New bullish triggers, improving volumes, attractive valuations, strong macro- and micro-economic scene and a strong inflow of funds could drive the Sensex to 9000 levels in the near term, according to experts.
J M Morgan Stanley in a report said that "the candlestick patterns formed on the daily charts throughout last week have been positive indicating continuing strength. With no signs of topping out as yet and given the fresh bullish pattern on the weekly charts, the uptrend is only going to accelerate."
This, said the merchant banker, will see the Bombay Stock Exchange's 30-share sensitive index -- the Sensex -- touch new highs.
"With most studies continuing to present a picture of strength, we feel there is a lot of upside even from current levels. There are still no signs of topping out and hence the bulls can comfortably hold on to long positions. The fact that the indices have yet again consolidated/corrected and moved up is a very healthy sign for the uptrend as the weak hands keep moving out while strong hands further strengthen their position," said JM Morgan Stanley.
"For the short-term, the Sensex gets support at 8580 and 8480 and any reaction close to which would be a buying opportunity (2585 and 2550 on the Nifty).

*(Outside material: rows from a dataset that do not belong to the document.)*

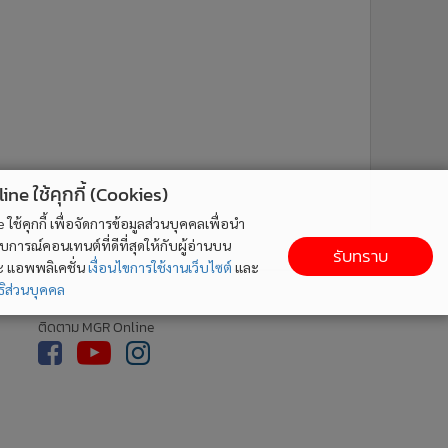
ne ใช้คุกกี้ (Cookies)
ใช้คุกกี้ เพื่อจัดการข้อมูลส่วนบุคคลเพื่อนำ
ารณ์คอนเทนต์ที่ดีที่สุดให้กับผู้อ่านบน
รับทราบ
ละ แอพพลิเคชั่น
เงื่อนไขการใช้งานเว็บไซต์
และ
ิส่วนบุคคล
ติดตาม MGR Online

Resistance seen at 8750 and 8830. The PSU and healthcare sectors look like short-term outperformers. The rally in banking, technology and capital goods sectors is also likely to continue," JM Morgan added.

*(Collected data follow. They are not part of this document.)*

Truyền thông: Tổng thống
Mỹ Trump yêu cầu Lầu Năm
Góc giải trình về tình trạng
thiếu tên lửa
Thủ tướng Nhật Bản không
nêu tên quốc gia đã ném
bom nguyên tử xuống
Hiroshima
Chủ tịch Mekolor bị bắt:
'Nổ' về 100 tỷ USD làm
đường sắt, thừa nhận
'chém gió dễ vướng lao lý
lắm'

The merchant banker also expects another rebound in the mid-cap sector this week.
Meanwhile, JP Morgan Chase, another global brokerage, believes that Indian valuations are neither too good nor too stretched currently.
The brokerage said that India's stellar performance over the last 30-odd months has inflated valuations, but these are 'not extended.' What is in favour of the country, however, is its strong fundamentals which are ensuring major FII inflows.
The outlook of most marketmen, over the short term, remains positive that the markets will scale 9000 levels soon.